More generally, NOAA’s seasonal prediction sees warmer than average temperatures in the lower two-thirds of the states, while wetter conditions will spread over the Pacific Northwest, the Upper Midwest, northern New York State and northern New England.

But, in much of the country, with no significant precipitation predicted, it is probable that the drought will continue. The middle and western regions of the country have not seen temperatures like this since 1936, when the Dust Bowl resulted from similar hot, dry conditions. And now, in a warming world, we should expect these stresses – droughts, fires, lower water supplies, along with increasing temperatures – to remain with us.
At least one Congressional committee has been looking into the causes of these weather and environmental changes. The House Oversight Committee has widened its investigation into the oil and gas industry’s role in spreading misinformation about the role that fossil fuels play in causing global warming.

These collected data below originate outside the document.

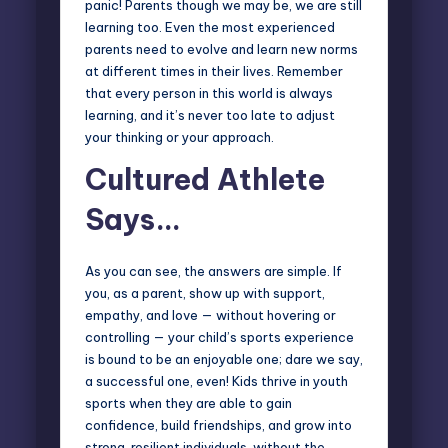
panic! Parents though we may be, we are still
learning too. Even the most experienced
parents need to evolve and learn new norms
at different times in their lives. Remember
that every person in this world is always
learning, and it’s never too late to adjust
your thinking or your approach.
Cultured Athlete
Says…
As you can see, the answers are simple. If
you, as a parent, show up with support,
empathy, and love — without hovering or
controlling — your child’s sports experience
is bound to be an enjoyable one; dare we say,
a successful one, even! Kids thrive in youth
sports when they are able to gain
confidence, build friendships, and grow into
strong, resilient individuals, without the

Their investigation comes as Congressional representatives are wrestling with legislation to reduce reliance on oil and gas. Committee members, led by chairwoman Carolyn B. Maloney of New York, are questioning oil and gas executives about their misinformation campaign. A committee letter to Exxon’s chief executive, Darren Woods, reads as follows: “We are deeply concerned that the fossil fuel industry has reaped massive profits for decades while contributing to climate change that is devastating American communities, costing taxpayers billions of dollars, and ravaging the natural world.
“We are also concerned that to protect those profits, the industry has reportedly led a coordinated effort to spread disinformation to mislead the public and prevent crucial action to address climate change.”

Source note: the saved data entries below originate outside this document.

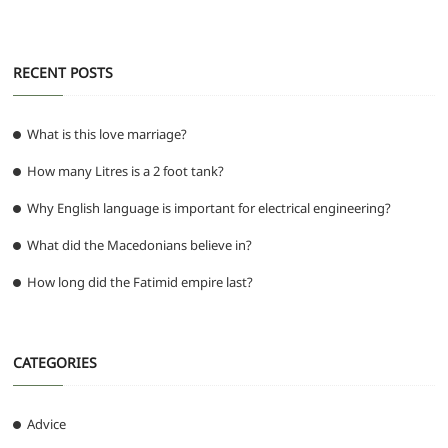
k
RECENT POSTS
What is this love marriage?
How many Litres is a 2 foot tank?
Why English language is important for electrical engineering?
What did the Macedonians believe in?
How long did the Fatimid empire last?
CATEGORIES
Advice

The committee has requested internal documents going back to 2015 related to the companies’ efforts to undermine climate policy. Representative Maloney said that she intends to “hold the fossil fuel industry to account for its central role in causing and exacerbating this global emergency.” Subpoenas and other steps will be used as needed.

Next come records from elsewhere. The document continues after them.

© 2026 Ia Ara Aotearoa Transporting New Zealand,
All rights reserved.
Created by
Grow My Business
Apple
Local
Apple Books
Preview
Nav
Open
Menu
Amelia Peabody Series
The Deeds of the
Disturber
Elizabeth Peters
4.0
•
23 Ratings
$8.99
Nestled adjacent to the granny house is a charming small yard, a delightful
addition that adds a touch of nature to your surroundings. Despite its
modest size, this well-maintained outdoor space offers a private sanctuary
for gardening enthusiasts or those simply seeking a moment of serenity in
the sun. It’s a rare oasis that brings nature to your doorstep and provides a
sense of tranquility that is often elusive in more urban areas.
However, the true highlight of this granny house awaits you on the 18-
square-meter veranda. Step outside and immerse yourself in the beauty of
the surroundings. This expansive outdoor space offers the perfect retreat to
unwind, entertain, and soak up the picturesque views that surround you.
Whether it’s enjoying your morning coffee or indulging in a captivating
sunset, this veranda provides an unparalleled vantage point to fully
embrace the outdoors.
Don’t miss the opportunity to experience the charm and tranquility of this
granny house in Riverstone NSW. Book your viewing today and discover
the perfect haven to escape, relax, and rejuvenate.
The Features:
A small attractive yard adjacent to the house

This Congressional inquiry is not unlike that of the 1990s’ tobacco industry hearings which resulted in changed tobacco usage. But even as the inquiry continues, industry lobbying also continues in an effort to influence climate provisions in Congressional bills. Groups, including the U.S. Chamber of Commerce, have been working to protect fossil fuel subsides. Senator Joe Manchin has allegedly met with Exxon to help draft “bipartisan fossil fuel bills.”

But more than investigating industry policies, it will be essential that Congress find ways to stop approving new oil and gas fields. And of course, replacing gas powered vehicles with electric ones will be another part of this. While in the Princeton area increasing numbers of Teslas, Nissans, BMWs and others are encouraging, the transition needs to expand and accelerate.

Another response to our warming world is taking place in food.
Individuals, restaurants, and food producers are turning away from meats and fish to plant-based substitutes. The reasons are that meat production uses large amounts of fossil fuels to both provide feed and market the animals. Cows also produce quantities of methane, which exceeds carbon dioxide in heat-trapping capacity. And the larger and more efficient fishing industry’s new boats and processing plants have already diminished fishing stocks around the world, at the same time that growing populations need more protein.

Fortunately this need is being increasingly addressed by plant–based substitutes. In U.S. cities, Hong Kong, Singapore, and elsewhere, companies and individuals are experimenting with, and adopting, alternative, plant-based foods that provide benefits and tastes similar to meats and fish, but without the various environmental costs.

The public’s consumption of these plant-based products is reportedly growing quickly. And a possible, future step may be “lab-grown” seafood which is grown from real seafood cells but in a laboratory, and may combine plant cells and plant-based technologies in the end product.

Thus, in various ways, our warming, changing world has pushed science, industry, restaurants, and individuals toward new directions. Science tells us that this is necessary for survival. People are beginning to respond. Whether the responses will be adequate and soon enough remains to be seen.